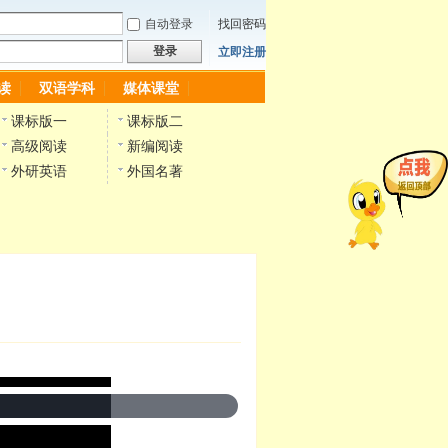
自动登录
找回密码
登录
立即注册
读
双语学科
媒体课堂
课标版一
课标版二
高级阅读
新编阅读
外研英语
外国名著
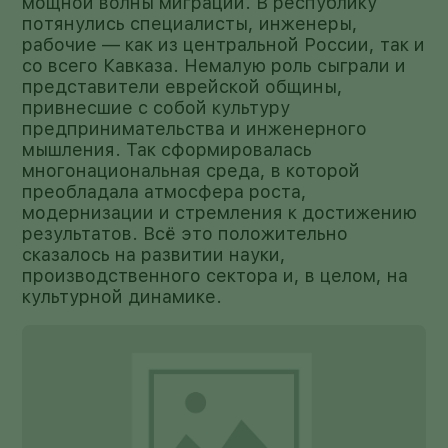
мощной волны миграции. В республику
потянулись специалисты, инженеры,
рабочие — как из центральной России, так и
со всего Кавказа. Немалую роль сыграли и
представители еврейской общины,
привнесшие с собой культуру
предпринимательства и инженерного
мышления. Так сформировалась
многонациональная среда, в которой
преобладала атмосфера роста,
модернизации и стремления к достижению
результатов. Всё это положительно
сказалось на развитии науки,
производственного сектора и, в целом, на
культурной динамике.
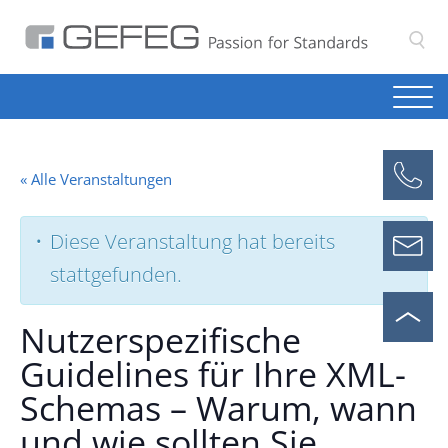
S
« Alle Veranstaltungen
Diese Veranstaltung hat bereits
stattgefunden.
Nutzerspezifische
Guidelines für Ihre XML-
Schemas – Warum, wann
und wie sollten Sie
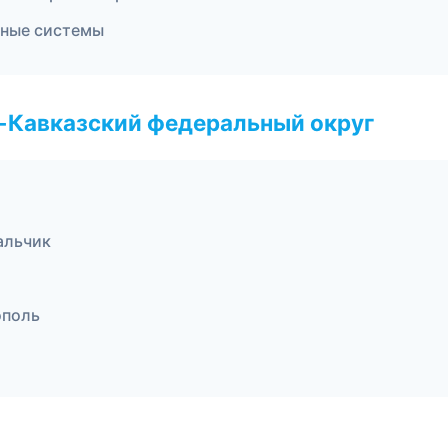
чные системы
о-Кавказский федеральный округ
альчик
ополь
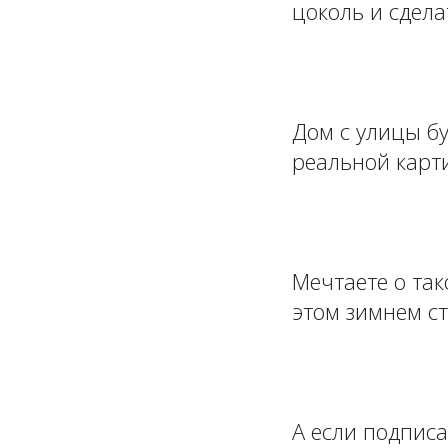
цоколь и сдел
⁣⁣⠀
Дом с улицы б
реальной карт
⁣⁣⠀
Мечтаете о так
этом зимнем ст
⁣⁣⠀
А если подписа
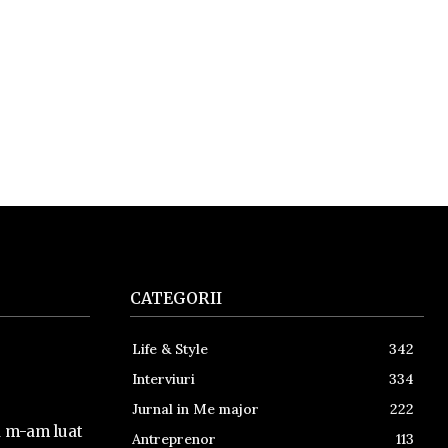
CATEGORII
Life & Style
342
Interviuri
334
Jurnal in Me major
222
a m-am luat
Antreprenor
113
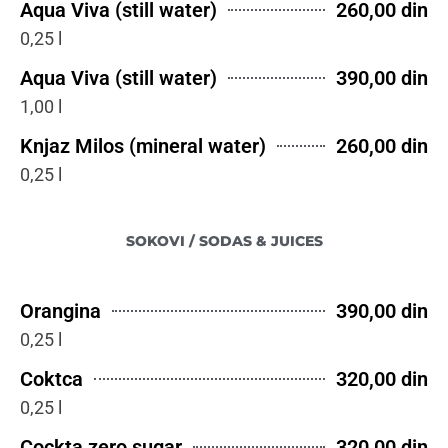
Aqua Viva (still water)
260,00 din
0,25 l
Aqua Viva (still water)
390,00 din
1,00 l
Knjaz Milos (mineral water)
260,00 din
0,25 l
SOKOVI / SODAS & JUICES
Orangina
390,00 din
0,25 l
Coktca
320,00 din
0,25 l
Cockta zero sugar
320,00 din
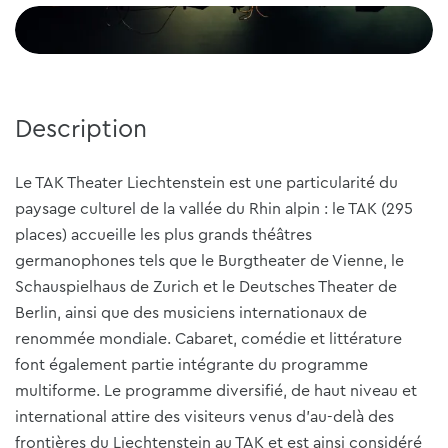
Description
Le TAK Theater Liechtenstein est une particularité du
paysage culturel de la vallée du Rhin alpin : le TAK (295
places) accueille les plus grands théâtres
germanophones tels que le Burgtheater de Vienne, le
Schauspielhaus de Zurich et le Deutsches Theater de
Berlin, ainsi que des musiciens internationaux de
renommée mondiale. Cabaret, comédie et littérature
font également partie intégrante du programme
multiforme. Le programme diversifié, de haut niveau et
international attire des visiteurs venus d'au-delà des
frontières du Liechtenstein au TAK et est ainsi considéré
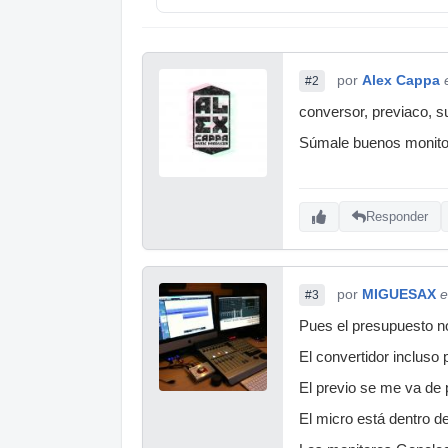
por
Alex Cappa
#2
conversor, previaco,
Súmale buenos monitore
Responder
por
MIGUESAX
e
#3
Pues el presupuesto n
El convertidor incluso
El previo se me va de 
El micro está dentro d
::::::::::
YOUR INSTRUCTIONS
Which lines run from the one containing "Pues el presupuesto n" to the end of the records? Transcribe exactly those, both ends included.

SOLUTION TO THIS EXERCISE
Pues el presupuesto n
El convertidor incluso
El previo se me va de 
El micro está dentro d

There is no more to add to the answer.